_PROBLEM_
Pull every line with "cell" from the data below and copy it.

Page layout parsing data
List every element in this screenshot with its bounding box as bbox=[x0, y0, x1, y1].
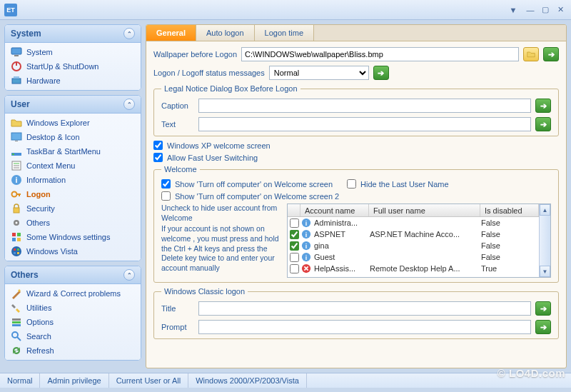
logon-msg-select[interactable]: Normal bbox=[269, 66, 369, 80]
apply-caption-button[interactable]: ➔ bbox=[535, 99, 551, 113]
close-button[interactable]: ✕ bbox=[554, 4, 567, 16]
col-disabled[interactable]: Is disabled bbox=[480, 204, 539, 216]
apply-wallpaper-button[interactable]: ➔ bbox=[543, 47, 559, 61]
row-checkbox[interactable] bbox=[290, 218, 299, 228]
accounts-hint: Uncheck to hide user account from Welcom… bbox=[161, 203, 281, 278]
svg-rect-23 bbox=[17, 233, 21, 236]
sidebar-item-label: Hardware bbox=[26, 76, 61, 85]
sidebar-item-system[interactable]: System bbox=[6, 45, 139, 59]
svg-text:i: i bbox=[305, 243, 307, 250]
svg-rect-9 bbox=[12, 154, 14, 155]
row-checkbox[interactable] bbox=[290, 264, 299, 273]
title-label: Title bbox=[161, 304, 194, 313]
cell-account: ASPNET bbox=[312, 230, 368, 238]
sidebar-item-security[interactable]: Security bbox=[6, 201, 139, 216]
grid-scrollbar[interactable]: ▲ ▼ bbox=[539, 204, 550, 277]
prompt-label: Prompt bbox=[161, 323, 194, 331]
sidebar-item-explorer[interactable]: Windows Explorer bbox=[6, 116, 139, 130]
cell-disabled: False bbox=[479, 218, 539, 227]
apply-title-button[interactable]: ➔ bbox=[535, 301, 551, 316]
cell-account: gina bbox=[312, 241, 368, 250]
title-input[interactable] bbox=[198, 301, 531, 316]
hide-last-checkbox[interactable] bbox=[347, 179, 356, 189]
welcome-legend: Welcome bbox=[161, 165, 200, 174]
table-row[interactable]: iGuestFalse bbox=[288, 251, 539, 263]
fast-switch-checkbox[interactable] bbox=[153, 153, 163, 162]
cell-fullname: Remote Desktop Help A... bbox=[368, 264, 479, 273]
wallpaper-input[interactable] bbox=[241, 47, 519, 61]
table-row[interactable]: iginaFalse bbox=[288, 240, 539, 251]
turnoff2-checkbox[interactable] bbox=[161, 191, 171, 201]
sidebar-item-options[interactable]: Options bbox=[6, 315, 139, 329]
xp-welcome-checkbox[interactable] bbox=[153, 141, 163, 150]
apply-prompt-button[interactable]: ➔ bbox=[535, 320, 551, 334]
table-row[interactable]: iASPNETASP.NET Machine Acco...False bbox=[288, 228, 539, 240]
browse-button[interactable] bbox=[523, 47, 539, 61]
sidebar-item-somesettings[interactable]: Some Windows settings bbox=[6, 230, 139, 244]
apply-text-button[interactable]: ➔ bbox=[535, 117, 551, 131]
options-icon bbox=[11, 316, 22, 328]
caption-input[interactable] bbox=[198, 99, 531, 113]
row-checkbox[interactable] bbox=[290, 253, 299, 262]
wizard-icon bbox=[11, 288, 22, 299]
apply-logon-msg-button[interactable]: ➔ bbox=[373, 66, 389, 80]
panel-header-system[interactable]: System ⌃ bbox=[5, 25, 141, 43]
table-row[interactable]: HelpAssis...Remote Desktop Help A...True bbox=[288, 263, 539, 274]
minimize-button[interactable]: — bbox=[524, 4, 537, 16]
svg-rect-25 bbox=[17, 238, 21, 241]
svg-rect-28 bbox=[17, 248, 19, 251]
svg-text:i: i bbox=[15, 176, 17, 184]
panel-header-others[interactable]: Others ⌃ bbox=[5, 266, 141, 284]
status-normal: Normal bbox=[0, 373, 40, 388]
collapse-icon[interactable]: ⌃ bbox=[123, 269, 135, 281]
text-input[interactable] bbox=[198, 117, 531, 131]
sidebar-item-vista[interactable]: Windows Vista bbox=[6, 244, 139, 258]
svg-rect-29 bbox=[14, 252, 16, 254]
turnoff1-checkbox[interactable] bbox=[161, 179, 171, 189]
sidebar-item-utilities[interactable]: Utilities bbox=[6, 301, 139, 315]
scroll-up-icon[interactable]: ▲ bbox=[540, 204, 550, 216]
panel-others: Others ⌃ Wizard & Correct problems Utili… bbox=[4, 266, 141, 361]
svg-rect-4 bbox=[12, 79, 21, 84]
cell-account: HelpAssis... bbox=[312, 264, 368, 273]
svg-rect-6 bbox=[11, 133, 21, 140]
sidebar-item-wizard[interactable]: Wizard & Correct problems bbox=[6, 286, 139, 301]
sidebar-item-desktop[interactable]: Desktop & Icon bbox=[6, 130, 139, 144]
sidebar-item-information[interactable]: iInformation bbox=[6, 173, 139, 187]
svg-rect-31 bbox=[12, 318, 21, 321]
sidebar-item-label: Options bbox=[26, 318, 54, 326]
svg-rect-24 bbox=[12, 238, 16, 241]
sidebar-item-label: Information bbox=[26, 176, 66, 184]
row-checkbox[interactable] bbox=[290, 241, 299, 251]
scroll-down-icon[interactable]: ▼ bbox=[540, 266, 550, 277]
collapse-icon[interactable]: ⌃ bbox=[123, 28, 135, 39]
status-user: Current User or All bbox=[109, 373, 188, 388]
sidebar-item-hardware[interactable]: Hardware bbox=[6, 74, 139, 88]
sidebar-item-search[interactable]: Search bbox=[6, 329, 139, 343]
panel-header-user[interactable]: User ⌃ bbox=[5, 96, 141, 114]
panel-title: User bbox=[11, 99, 30, 109]
tab-auto-logon[interactable]: Auto logon bbox=[196, 25, 255, 41]
maximize-button[interactable]: ▢ bbox=[539, 4, 552, 16]
col-account[interactable]: Account name bbox=[300, 204, 369, 216]
sidebar-item-startup[interactable]: StartUp & ShutDown bbox=[6, 59, 139, 74]
toolbar-dropdown-icon[interactable]: ▼ bbox=[505, 4, 522, 16]
table-row[interactable]: iAdministra...False bbox=[288, 217, 539, 228]
sidebar-item-contextmenu[interactable]: Context Menu bbox=[6, 159, 139, 173]
sidebar-item-label: Windows Explorer bbox=[26, 119, 90, 127]
info-icon: i bbox=[11, 174, 22, 186]
col-fullname[interactable]: Full user name bbox=[369, 204, 480, 216]
tab-logon-time[interactable]: Logon time bbox=[255, 25, 314, 41]
row-checkbox[interactable] bbox=[290, 230, 299, 239]
sidebar-item-taskbar[interactable]: TaskBar & StartMenu bbox=[6, 144, 139, 159]
sidebar-item-others[interactable]: Others bbox=[6, 216, 139, 230]
prompt-input[interactable] bbox=[198, 320, 531, 334]
logon-msg-label: Logon / Logoff status messages bbox=[153, 69, 265, 77]
sidebar-item-refresh[interactable]: Refresh bbox=[6, 343, 139, 358]
collapse-icon[interactable]: ⌃ bbox=[123, 99, 135, 110]
hint-line2: If your account is not shown on welcome … bbox=[161, 224, 281, 273]
sidebar-item-logon[interactable]: Logon bbox=[6, 187, 139, 201]
caption-label: Caption bbox=[161, 101, 194, 110]
svg-text:i: i bbox=[305, 254, 307, 261]
tab-general[interactable]: General bbox=[146, 25, 196, 41]
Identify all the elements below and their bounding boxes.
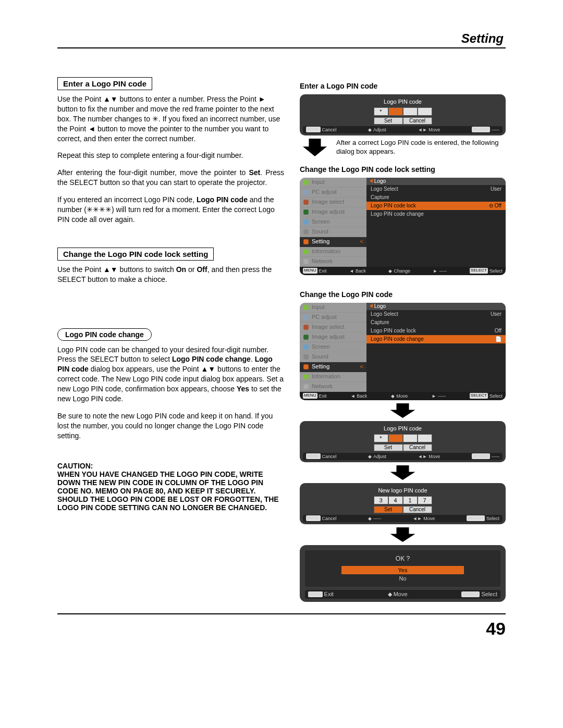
- menu-status-bar: MENU Exit ◄Back ◆Change ►----- SELECT Se…: [300, 267, 506, 275]
- cancel-button[interactable]: Cancel: [403, 444, 432, 451]
- sidebar-item-sound[interactable]: Sound: [300, 227, 366, 237]
- text-bold: Yes: [237, 385, 249, 393]
- pin-digit[interactable]: 1: [403, 496, 418, 504]
- menu-row-label: Logo PIN code lock: [371, 202, 416, 209]
- menu-row[interactable]: Logo PIN code change📄: [366, 335, 506, 343]
- text-bold: Logo PIN code: [197, 195, 248, 204]
- menu-row-label: Logo PIN code change: [371, 211, 424, 218]
- svg-rect-9: [303, 305, 309, 310]
- sidebar-item-input[interactable]: Input: [300, 178, 366, 188]
- status-text: Exit: [319, 393, 327, 399]
- image-select-icon: [303, 324, 309, 330]
- menu-row[interactable]: Logo PIN code lockOff: [366, 327, 506, 335]
- text-bold: Off: [197, 265, 207, 274]
- pin-digit[interactable]: [388, 107, 403, 116]
- status-text: Select: [486, 515, 499, 522]
- chevron-left-icon: [370, 304, 373, 308]
- menu-row[interactable]: Capture: [366, 318, 506, 327]
- menu-header: Logo: [366, 178, 506, 185]
- pin-digit[interactable]: [418, 434, 432, 442]
- sidebar-item-network[interactable]: Network: [300, 257, 366, 267]
- status-text: Back: [356, 268, 366, 274]
- pin-digit[interactable]: 4: [388, 496, 403, 504]
- osd-status-bar: MENU Exit ◆ Move SELECT Select: [305, 590, 500, 599]
- chevron-left-icon: <: [360, 238, 363, 245]
- heading-change-lock: Change the Logo PIN code lock setting: [57, 248, 214, 261]
- menu-row[interactable]: Logo SelectUser: [366, 310, 506, 318]
- osd-new-logo-pin: New logo PIN code 3 4 1 7 Set Cancel MEN…: [300, 483, 506, 524]
- caution-block: CAUTION: WHEN YOU HAVE CHANGED THE LOGO …: [57, 462, 284, 512]
- text: or: [186, 265, 197, 274]
- confirm-yes[interactable]: Yes: [341, 566, 464, 574]
- paragraph: Repeat this step to complete entering a …: [57, 151, 284, 161]
- arrow-down-icon: [390, 403, 415, 418]
- sidebar-item-image-adjust[interactable]: Image adjust: [300, 207, 366, 217]
- sidebar-item-label: PC adjust: [312, 188, 337, 196]
- sidebar-item-pc-adjust[interactable]: PC adjust: [300, 313, 366, 323]
- cancel-button[interactable]: Cancel: [403, 117, 432, 125]
- menu-badge: MENU: [306, 453, 321, 459]
- set-button[interactable]: Set: [374, 506, 403, 513]
- pin-digit[interactable]: [388, 434, 403, 442]
- menu-badge: MENU: [306, 127, 321, 132]
- sidebar-item-screen[interactable]: Screen: [300, 217, 366, 227]
- status-text: -----: [438, 393, 446, 399]
- pin-digit[interactable]: *: [374, 434, 388, 442]
- svg-rect-0: [303, 180, 309, 185]
- arrow-caption: After a correct Logo PIN code is entered…: [336, 139, 506, 156]
- sidebar-item-screen[interactable]: Screen: [300, 342, 366, 352]
- sidebar-item-pc-adjust[interactable]: PC adjust: [300, 188, 366, 198]
- sidebar-item-image-select[interactable]: Image select: [300, 198, 366, 207]
- caution-label: CAUTION:: [57, 462, 284, 470]
- button-row: Set Cancel: [303, 506, 503, 513]
- sidebar-item-information[interactable]: Information: [300, 372, 366, 382]
- status-text: Move: [429, 127, 440, 133]
- svg-rect-10: [303, 315, 309, 320]
- cancel-button[interactable]: Cancel: [403, 506, 432, 513]
- paragraph: Be sure to note the new Logo PIN code an…: [57, 411, 284, 441]
- sidebar-item-setting[interactable]: Setting<: [300, 237, 366, 247]
- confirm-no[interactable]: No: [305, 574, 500, 583]
- set-button[interactable]: Set: [374, 117, 403, 125]
- pin-row: *: [303, 434, 503, 442]
- menu-row[interactable]: Capture: [366, 193, 506, 202]
- arrow-down-icon: [390, 527, 415, 542]
- select-badge: SELECT: [470, 268, 488, 274]
- select-badge: SELECT: [470, 393, 488, 399]
- pin-digit[interactable]: [403, 107, 418, 116]
- sidebar-item-information[interactable]: Information: [300, 247, 366, 257]
- sidebar-item-label: Image adjust: [312, 333, 345, 341]
- pin-digit[interactable]: 3: [374, 496, 388, 504]
- sidebar-item-setting[interactable]: Setting<: [300, 362, 366, 372]
- menu-badge: MENU: [308, 591, 323, 597]
- setting-icon: [303, 239, 309, 245]
- sidebar-item-image-select[interactable]: Image select: [300, 323, 366, 332]
- pin-digit[interactable]: 7: [418, 496, 432, 504]
- sidebar-item-sound[interactable]: Sound: [300, 352, 366, 362]
- sidebar-item-input[interactable]: Input: [300, 303, 366, 313]
- pin-digit[interactable]: [403, 434, 418, 442]
- menu-row[interactable]: Logo PIN code lock⊖ Off: [366, 202, 506, 210]
- status-text: -----: [373, 515, 381, 522]
- status-text: Move: [423, 515, 435, 522]
- left-column: Enter a Logo PIN code Use the Point ▲▼ b…: [57, 77, 284, 604]
- page-title: Setting: [57, 31, 506, 46]
- screen-icon: [303, 344, 309, 350]
- image-select-icon: [303, 199, 309, 205]
- svg-rect-11: [303, 325, 309, 330]
- pin-digit[interactable]: *: [374, 107, 388, 116]
- subhead-enter-pin: Enter a Logo PIN code: [300, 81, 506, 91]
- menu-row[interactable]: Logo PIN code change: [366, 210, 506, 218]
- sidebar-item-label: Screen: [312, 218, 330, 226]
- svg-rect-16: [303, 374, 309, 379]
- set-button[interactable]: Set: [374, 444, 403, 451]
- menu-row[interactable]: Logo SelectUser: [366, 185, 506, 193]
- sidebar-item-image-adjust[interactable]: Image adjust: [300, 332, 366, 342]
- sidebar-item-network[interactable]: Network: [300, 382, 366, 392]
- osd-title: Logo PIN code: [303, 98, 503, 106]
- menu-row-value: User: [491, 186, 501, 193]
- svg-rect-5: [303, 229, 309, 235]
- pin-digit[interactable]: [418, 107, 432, 116]
- menu-row-label: Logo Select: [371, 311, 398, 318]
- button-row: Set Cancel: [303, 117, 503, 125]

_RESULT OF THE TASK_
cell-account: ASPNET bbox=[312, 230, 368, 238]
cell-disabled: False bbox=[479, 218, 539, 227]
cell-account: gina bbox=[312, 241, 368, 250]
cell-fullname: Remote Desktop Help A... bbox=[368, 264, 479, 273]
cell-account: HelpAssis... bbox=[312, 264, 368, 273]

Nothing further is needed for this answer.